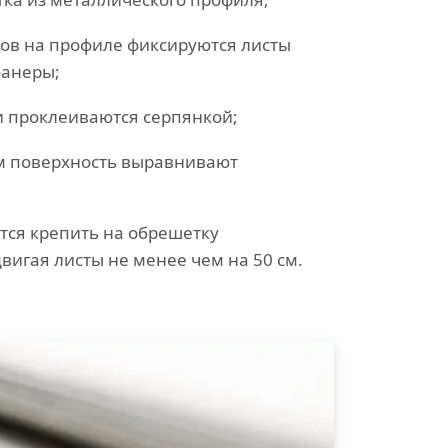
ов на профиле фиксируются листы
фанеры;
и проклеиваются серпянкой;
 поверхность выравнивают
тся крепить на обрешетку
вигая листы не менее чем на 50 см.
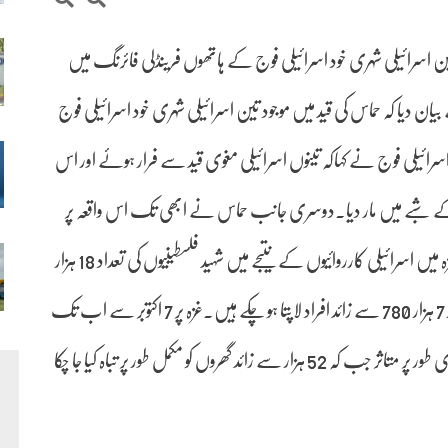
تین اسرائیلی شہری خود اسرائیلی فوج کے ہاتھوں فرینڈلی فائرنگ میں
ن دیا کہ حماس کی قید میں موجود تین اسرائیلی شہری خود اسرائیلی فوج
ئیلی فوج نے کہاکہ تینوں اسرائیلی مغوی قید سے فرار ہوئے اور اس
 شبے میں مار دیا۔دوسری جانب حماس نے ابھی تک اس واقعہ پر
تبصرہ نہیں کیا ہے۔خیال رہے کہ 7 اکتوبر سے اب تک غزہ میں اسرائیلی کارروائیوں کے نتیجے میں شہید فلسطینیوں کی تعداد 18 ہزار
797 سے تجاوز کرچکی ہے جب کہ 50 ہزار سے زائد زخمی اور 7 ہزار 780 سے زائد افراد لاپتا ہو چکے ہیں۔غزہ پر 7 اکتوبر سے اب تک
ہونے والی بمباری میں 2 لاکھ 53 ہزار سے زائد مکانات جزوی طور پر متاثر جب کہ 52 ہزار سے زائد گھروں کو مکمل طور پر تباہ کیا جا چکا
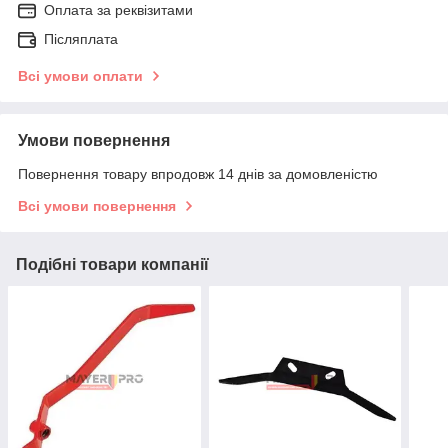
Оплата за реквізитами
Післяплата
Всі умови оплати
Умови повернення
Повернення товару впродовж 14 днів за домовленістю
Всі умови повернення
Подібні товари компанії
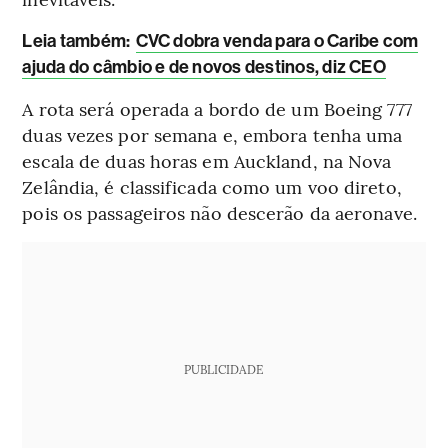
Leia também:
CVC dobra venda para o Caribe com
ajuda do câmbio e de novos destinos, diz CEO
A rota será operada a bordo de um Boeing 777
duas vezes por semana e, embora tenha uma
escala de duas horas em Auckland, na Nova
Zelândia, é classificada como um voo direto,
pois os passageiros não descerão da aeronave.
PUBLICIDADE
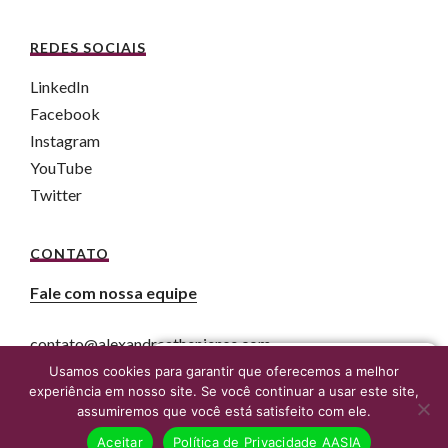
REDES SOCIAIS
LinkedIn
Facebook
Instagram
YouTube
Twitter
CONTATO
Fale com nossa equipe
contato@alexandreatheniense.com
Fale agora com um advogado online
Usamos cookies para garantir que oferecemos a melhor
experiência em nosso site. Se você continuar a usar este site,
assumiremos que você está satisfeito com ele.
Aceitar
Política de Privacidade AASIA
COPYRIGHT © 2018, ALEXANDRE ATHENIENSE ADVOGADOS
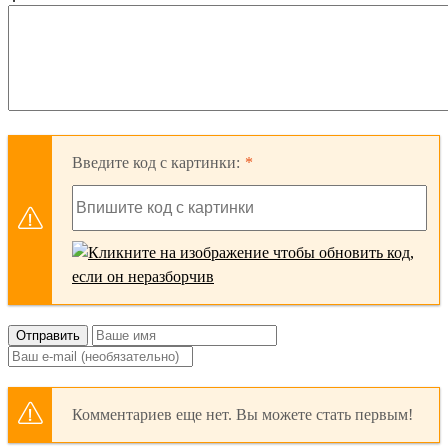
Введите код с картинки:
Отправить
Комментариев еще нет. Вы можете стать первым!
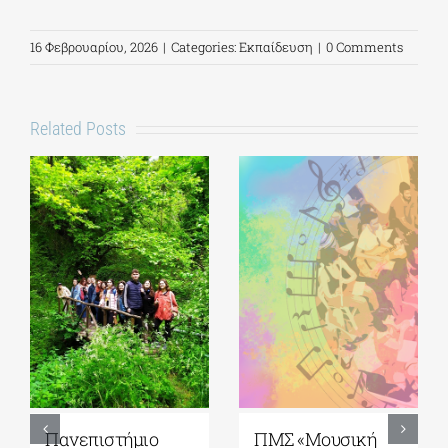
16 Φεβρουαρίου, 2026
|
Categories:
Εκπαίδευση
|
0 Comments
Related Posts
ΠΜΣ «Μουσική
5ο Διεθνές Θερινό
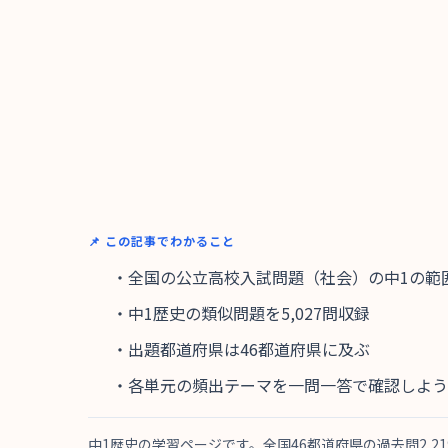
📌 この記事でわかること
・全国の公立高校入試問題（社会）の中1の範囲
・中1歴史の類似問題を5,027問収録
・出題都道府県は46都道府県に及ぶ
・各単元の頻出テーマを一問一答で確認しよう
中1歴史の学習ページです。全国46都道府県の過去問2,2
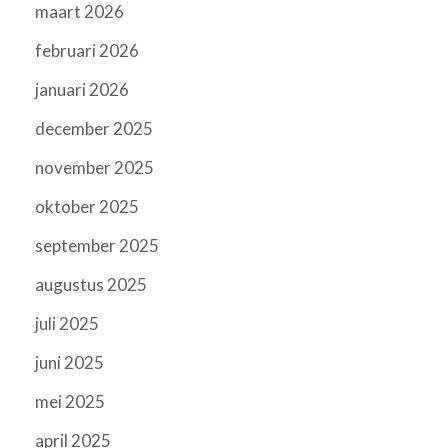
maart 2026
februari 2026
januari 2026
december 2025
november 2025
oktober 2025
september 2025
augustus 2025
juli 2025
juni 2025
mei 2025
april 2025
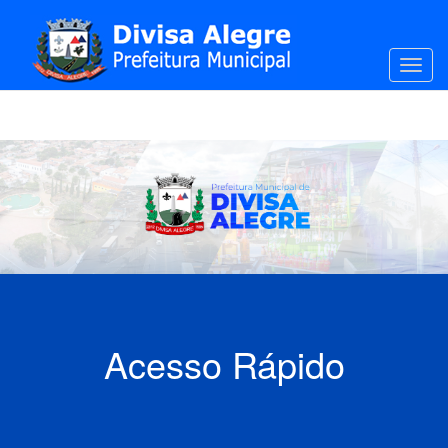
Toggl
Acesso Rápido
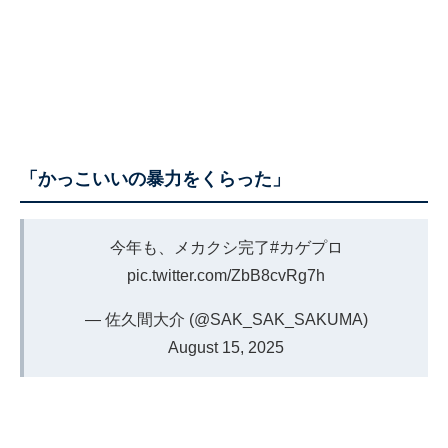
「かっこいいの暴力をくらった」
今年も、メカクシ完了
#カゲプロ
pic.twitter.com/ZbB8cvRg7h
— 佐久間大介 (@SAK_SAK_SAKUMA)
August 15, 2025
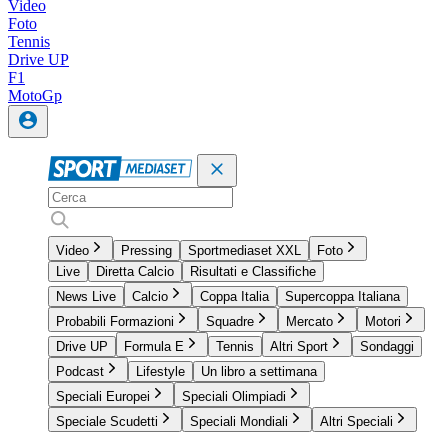
Video
Foto
Tennis
Drive UP
F1
MotoGp
Video
Pressing
Sportmediaset XXL
Foto
Live
Diretta Calcio
Risultati e Classifiche
News Live
Calcio
Coppa Italia
Supercoppa Italiana
Probabili Formazioni
Squadre
Mercato
Motori
Drive UP
Formula E
Tennis
Altri Sport
Sondaggi
Podcast
Lifestyle
Un libro a settimana
Speciali Europei
Speciali Olimpiadi
Speciale Scudetti
Speciali Mondiali
Altri Speciali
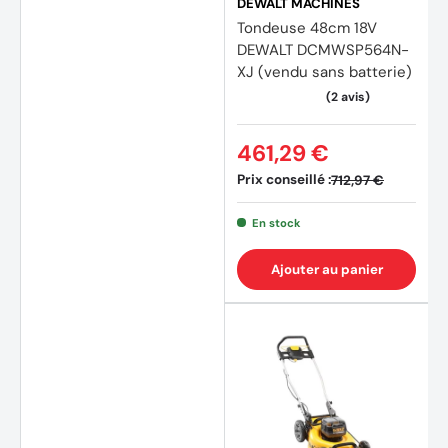
DEWALT MACHINES
Tondeuse 48cm 18V
DEWALT DCMWSP564N-
XJ (vendu sans batterie)
461,29 €
Prix conseillé :
712,97 €
En stock
Ajouter au panier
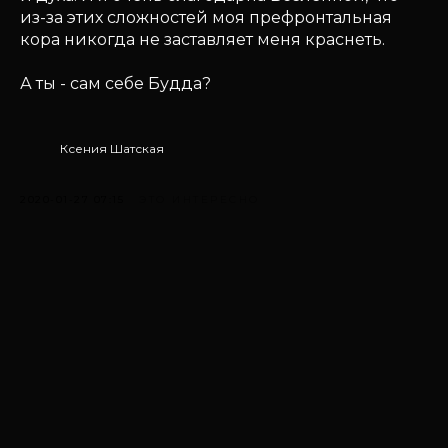
из-за этих сложностей моя префронтальная
кора никогда не заставляет меня краснеть.
А ты - сам себе Будда?
Ксения Шатская
2020-01-27 07:15
ЭТО ИНТЕРЕСНО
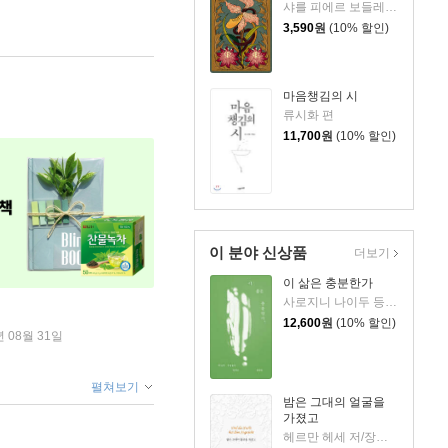
샤를 피에르 보들레르 저/이효숙 역
3,590
원
(10% 할인)
마음챙김의 시
류시화 편
11,700
원
(10% 할인)
이 분야 신상품
더보기
이 삶은 충분한가
사로지니 나이두 등저/최인 등역
12,600
원
(10% 할인)
년 08월 31일
펼쳐보기
밤은 그대의 얼굴을
가졌고
헤르만 헤세 저/장혜경 역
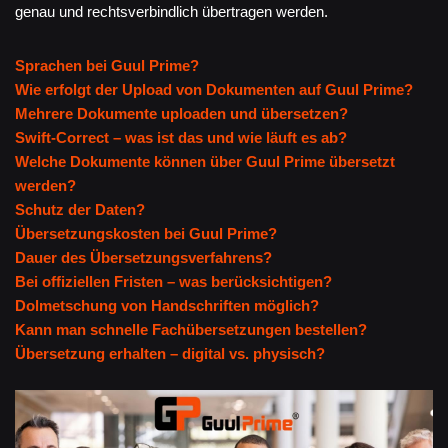
genau und rechtsverbindlich übertragen werden.
Sprachen bei Guul Prime?
Wie erfolgt der Upload von Dokumenten auf Guul Prime?
Mehrere Dokumente uploaden und übersetzen?
Swift-Correct – was ist das und wie läuft es ab?
Welche Dokumente können über Guul Prime übersetzt
werden?
Schutz der Daten?
Übersetzungskosten bei Guul Prime?
Dauer des Übersetzungsverfahrens?
Bei offiziellen Fristen – was berücksichtigen?
Dolmetschung von Handschriften möglich?
Kann man schnelle Fachübersetzungen bestellen?
Übersetzung erhalten – digital vs. physisch?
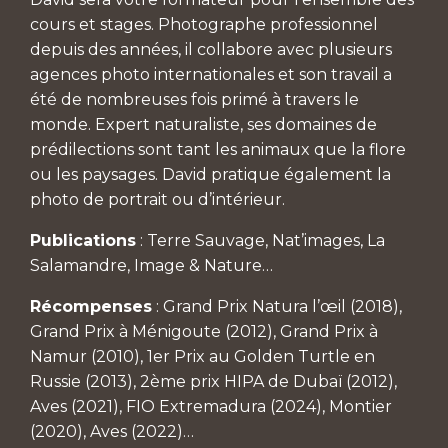
cours et stages. Photographe professionnel
depuis des années, il collabore avec plusieurs
agences photo internationales et son travail a
été de nombreuses fois primé à travers le
monde. Expert naturaliste, ses domaines de
prédilections sont tant les animaux que la flore
ou les paysages. David pratique également la
photo de portrait ou d’intérieur.
Publications
: Terre Sauvage, Nat’images, La
Salamandre, Image & Nature…
Récompenses
: Grand Prix Natura l’œil (2018),
Grand Prix à Ménigoute (2012), Grand Prix à
Namur (2010), 1er Prix au Golden Turtle en
Russie (2013), 2ème prix HIPA de Dubaï (2012),
Aves (2021), FIO Extremadura (2024), Montier
(2020), Aves (2022)…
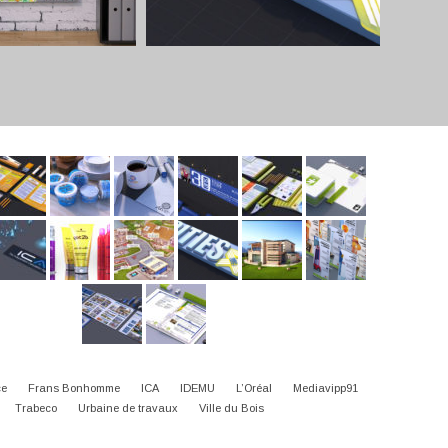
ce
Frans Bonhomme
ICA
IDEMU
L’Oréal
Mediavipp91
Trabeco
Urbaine de travaux
Ville du Bois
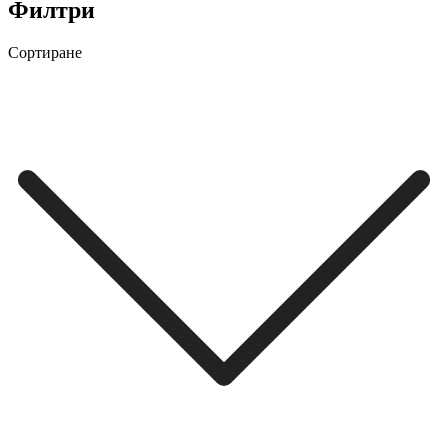
Филтри
Сортиране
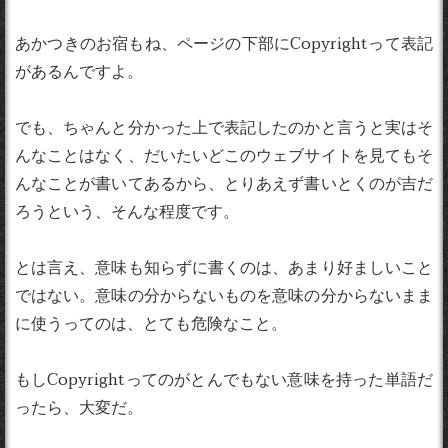
あかつきのお宿もね、ページの下部にCopyrightって表記
があるんですよ。
でも、ちゃんと分かった上で表記したのかと言うと実はそ
んなことはなく、だいたいどこのウェブサイトを見てもそ
んなことが書いてあるから、とりあえず書いとくのが吉だ
ろうという、そんな程度です。
とは言え、意味も知らずに書くのは、あまり好ましいこと
ではない。意味の分からないものを意味の分からないまま
に使うってのは、とても危険なこと。
もしCopyrightってのがとんでもない意味を持った単語だ
ったら、大変だ。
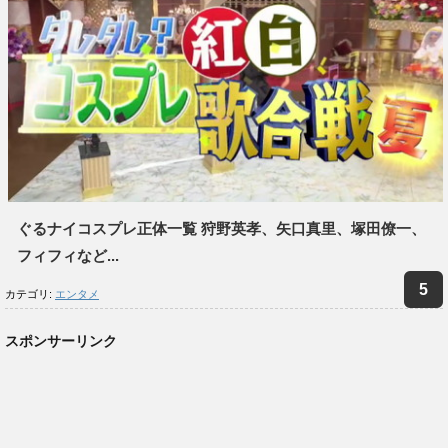
ぐるナイコスプレ正体一覧 狩野英孝、矢口真里、塚田僚一、
フィフィなど...
カテゴリ:
エンタメ
スポンサーリンク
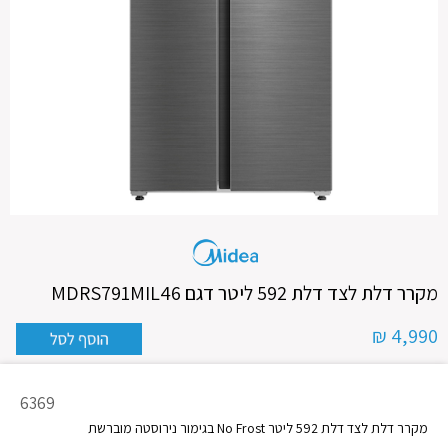
מקרר דלת לצד דלת 592 ליטר דגם MDRS791MIL46
4,990 ₪
מק"ט
6369
מוצר
מקרר דלת לצד דלת 592 ליטר No Frost בגימור נירוסטה מוברשת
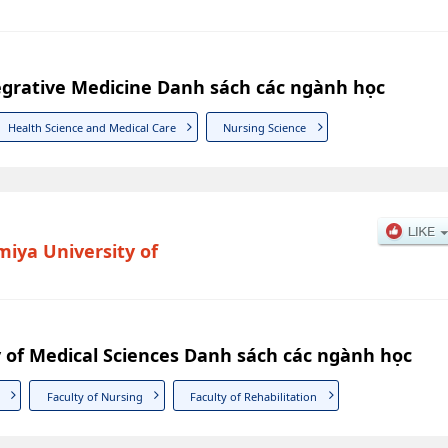
tegrative Medicine Danh sách các ngành học
Health Science and Medical Care
Nursing Science
iya University of
 of Medical Sciences Danh sách các ngành học
Faculty of Nursing
Faculty of Rehabilitation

════════════════════

Say how many lines of the material above contain the string "Aves". Write nothing but the number.

== OUTPUT BELOW ==
2